Ophelias / Ofelias, Aida Bahr, translated by Dick Cluster, Cubanabooks, 2012
 Disconnect / Desencuentro, Nancy Alonso, translated by Anne Fountain, Cubanabooks, 2012


"Wall her up in the tomb, you have your orders."
Creon in Robert Fagles' Antigone 
"I'll find her a desert in the neighborhood I'll bury her alive"
Kreon in Anne Carson's Antigonick 

 "The most political decision you make is where you direct people's eyes."
Wim Wenders

            It can be difficult to get the news from Cuba; in terms of literary translation, it can be difficult in the US to get the news from almost anywhere, given the fact that according to UNESCO, 50% of translations travel out of English and only 6% in.  As Esther Allen put it in her 2007 article, "Translation, Globalization, and English," "The difficulty of crossing between languages—what International PEN President Jirí Grusa has called 'the pain of communication'—is something the English-speaking world has been rather successful at avoiding."  The avoidances of communication with Latin America have been particularly pointed, from the past denial of visas to writers based on their left politics (Julio Cortázar, Nobel laureates Gabriel García Márquez and Pablo Neruda) to the fifty-year-old provisions of the US embargo against revolutionary Cuba, persisting into the present.  Nancy Stout, author of the recent One Day in December: Celia Sánchez and the Cuban Revolution (Monthly Review Press, 2013), expresses gratitude in her introduction that her labors took ten years:  "because so much, for the reader, has changed. At the beginning, I was assured the American reader’s ear—and eye, I suppose—could not possibly cope with Spanish names." 

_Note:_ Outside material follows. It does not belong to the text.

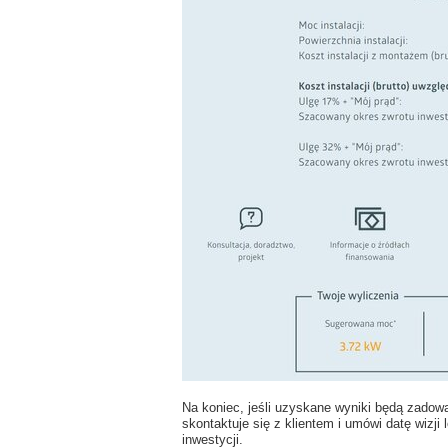
Na koniec, jeśli uzyskane wyniki będą zadow
skontaktuje się z klientem i umówi datę wizji
inwestycji.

            (7) ECONOMIC EMBARGO OF CUBA- The term `economic embargo of Cuba'refers to--(A) the economic embargo (including all restrictions on trade or transactions with, and travel to or from, Cuba, and all restrictions on transactions in property in which Cuba or nationals of Cuba have an interest) that was imposed against Cuba pursuant to section 620(a)  of the Foreign Assistance Act of 1961

            Cubanabooks, a small independent non-profit press, was born in 2010 from a faith in the ability of 'the American reader' to cope with Spanish names, particularly those of Cuban women; it exists thanks to the resourceful rebel persistence of Sara Cooper, Associate Professor of Spanish and Multicultural & Gender Studies at the California State University at Chico, who was determined to make a way to cross what Nancy Alonso calls in her story "Anniversary," "the longest ninety miles geographically speaking," and "also the shortest." "I got tired of being told that these types of books would not sell," Cooper told La Jiribilla at the annual Havana Book Fair last February, "because they were not sufficiently exotic, erotic or against Castro."  So after years of trying to find publishers for the work of Cuban women writing and living in Cuba, she decided in 2010 to publish the work herself. 

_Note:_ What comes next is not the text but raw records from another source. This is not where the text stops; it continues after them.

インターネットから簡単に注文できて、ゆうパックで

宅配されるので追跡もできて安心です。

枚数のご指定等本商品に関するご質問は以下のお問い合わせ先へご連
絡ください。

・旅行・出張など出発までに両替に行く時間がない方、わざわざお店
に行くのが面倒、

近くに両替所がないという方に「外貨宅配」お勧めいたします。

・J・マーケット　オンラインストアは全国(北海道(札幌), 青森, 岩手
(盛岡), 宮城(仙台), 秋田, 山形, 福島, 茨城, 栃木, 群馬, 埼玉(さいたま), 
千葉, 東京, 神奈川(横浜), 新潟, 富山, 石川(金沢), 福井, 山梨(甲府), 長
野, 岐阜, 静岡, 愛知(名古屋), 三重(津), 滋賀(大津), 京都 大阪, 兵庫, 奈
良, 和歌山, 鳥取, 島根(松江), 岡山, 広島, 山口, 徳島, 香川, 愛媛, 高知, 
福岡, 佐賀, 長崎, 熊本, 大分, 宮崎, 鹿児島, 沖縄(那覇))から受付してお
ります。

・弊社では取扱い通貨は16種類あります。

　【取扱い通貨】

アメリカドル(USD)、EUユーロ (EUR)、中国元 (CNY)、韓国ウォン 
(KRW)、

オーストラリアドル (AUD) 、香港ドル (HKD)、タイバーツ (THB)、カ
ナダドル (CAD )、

                (2) SANCTIONS ON OTHER COUNTRIES- The Congress further urges the President to take immediate steps to apply the sanctions described in section 1704(b)(1)  of that Act against countries assisting Cuba.

            The books' small format, curly cover fonts and drawings make them resemble the samizdat editions from the US women's movement of the 1960s and 70s; but here the echoes are less of Muriel Rukeyser's "the world split open," or of This Bridge Called My Back, than of a world walled, bound in secrets, surveilled, where the bridges of all varieties are mined.  Although these two books of short stories reflect the visions of two quite different writers, they return again and again to descriptions of the fatigue and despair of dissociation:  the protagonist of Aida Bahr's opening story "Early Morning," "no longer herself, just a body that can be used by someone unknown"; Diana in "Sail Away" with "this sense of being outside herself"; Yilian of the book's last story, "Getaways," ("Fugas"), with "a strange void inside, as if she had vacated her own body"--or Rita of Nancy Alonso's "End of a Story" watching her lover with someone else, "just like a spectator seated on the front row of a theatre," wondering how the partner of an actor might detect infidelity, "as easy as it must be for a professional pretender to lie."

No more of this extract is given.